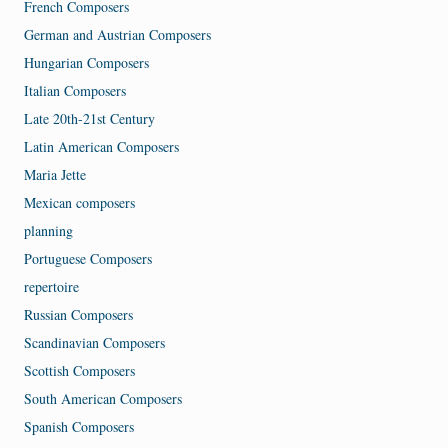
French Composers
German and Austrian Composers
Hungarian Composers
Italian Composers
Late 20th-21st Century
Latin American Composers
Maria Jette
Mexican composers
planning
Portuguese Composers
repertoire
Russian Composers
Scandinavian Composers
Scottish Composers
South American Composers
Spanish Composers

Exercise requirements →
Pick every line of the data that includes the string "American".

Output for this exercise →
Latin American Composers
South American Composers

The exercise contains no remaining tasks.